Le coronavirus a privé 40 millions d’enfants d’éducation préscolaire cette année

Au moins 40 millions d’enfants dans le monde n’ont pas reçu d’éducation précoce au cours de leur année préscolaire en raison des fermetures entrainées par la pandémie de la Covid-19, selon le Fonds des Nations-Unies pour l’enfance (UNICEF).

Une étude réalisée par l’agence onusienne, intitulée “Garde d’enfants pendant une crise mondiale : l’impact de la Covid-19 sur le travail et la vie de famille”, montre que les confinements ont forcé de nombreux parents à se démener pour équilibrer garde d’enfants et emploi rémunéré, avec un fardeau disproportionné pour les femmes qui, en moyenne, passent trois fois plus de temps que les hommes pour les soins et travaux ménagers.

“Les perturbations causées par la pandémie de Covid-19 empêchent les enfants de commencer leur éducation du mieux possible”, a déploré la Directrice exécutive de l’UNICEF, Henrietta Fore, dans un communiqué.

Pour elle, la garde des enfants et l’éducation de la petite enfance jettent les bases sur lesquelles reposent tous les aspects du développement des enfants, et la pandémie menace sérieusement cette base.

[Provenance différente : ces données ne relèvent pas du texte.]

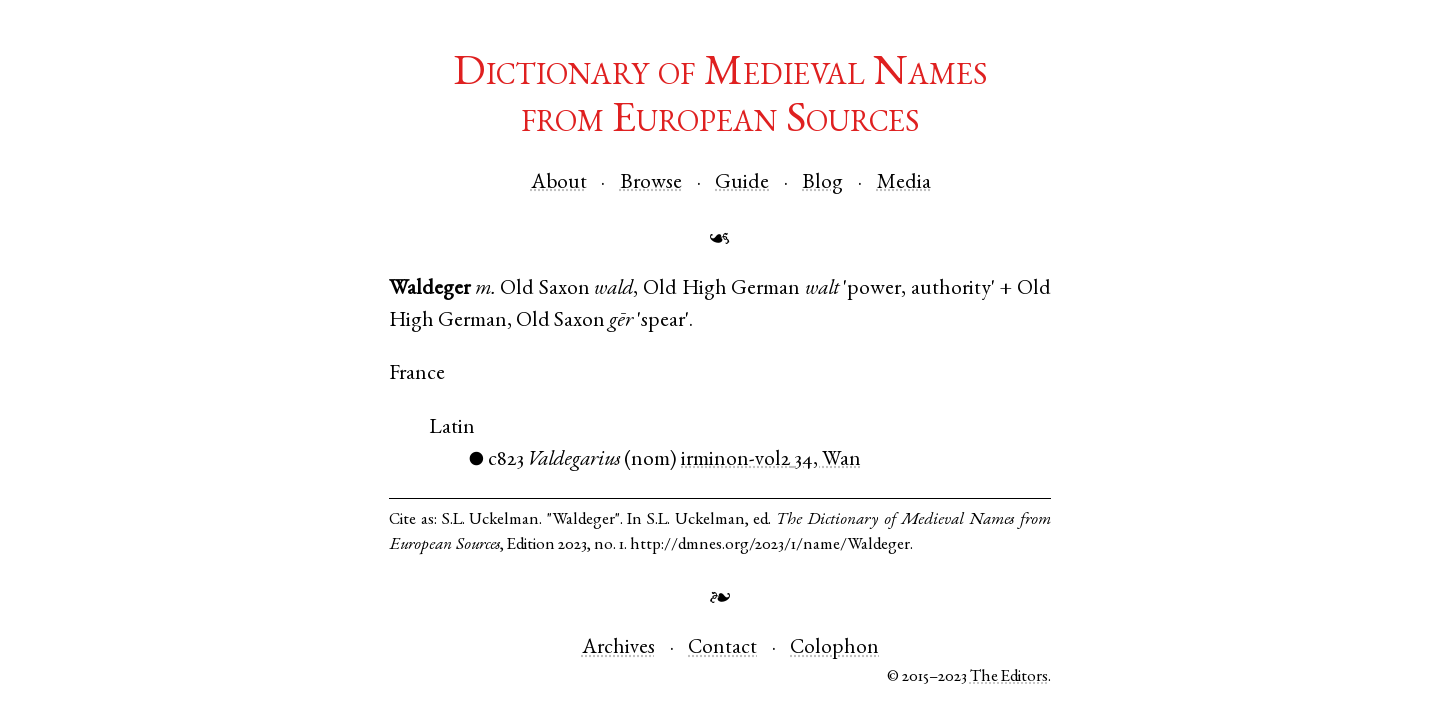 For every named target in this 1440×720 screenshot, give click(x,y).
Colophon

Les confinements ont également révélé une crise plus profonde pour les familles de jeunes enfants, en particulier dans les pays à revenu faible ou intermédiaire, dont beaucoup étaient déjà incapables d’accéder aux services de protection sociale, ajoute-t-on.

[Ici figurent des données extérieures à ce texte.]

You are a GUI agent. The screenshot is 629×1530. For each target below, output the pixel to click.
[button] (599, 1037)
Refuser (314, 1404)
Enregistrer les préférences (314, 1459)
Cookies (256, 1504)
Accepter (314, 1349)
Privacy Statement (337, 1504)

Selon l’UNICEF, la garde d’enfants est essentielle pour fournir aux enfants des services intégrés, de l’affection, de la protection, de la stimulation et de la nutrition et, en même temps, leur permettre de développer des compétences sociales, émotionnelles et cognitives.

Avant la pandémie de Covid-19, des structures de garde d’enfants et d’éducation de la petite enfance trop chères, de mauvaise qualité ou inaccessibles forçaient de nombreux parents à laisser les jeunes enfants dans des environnements dangereux et peu stimulants à un moment critique de leur développement, avec plus de 35 millions d’enfants de moins de cinq dans le monde parfois laissés sans la surveillance d’un adulte, relève le rapport.

Par conséquent, l’UNICEF plaide pour des services de garde d’enfants accessibles, abordables et de qualité, de la naissance à l’entrée des enfants en première année d’école.


L’étude conseille aux gouvernements et aux employeurs de permettre à tous les enfants d’accéder à des garderies de qualité, adaptées à leur âge, abordables et accessibles, quelle que soit leur situation familiale.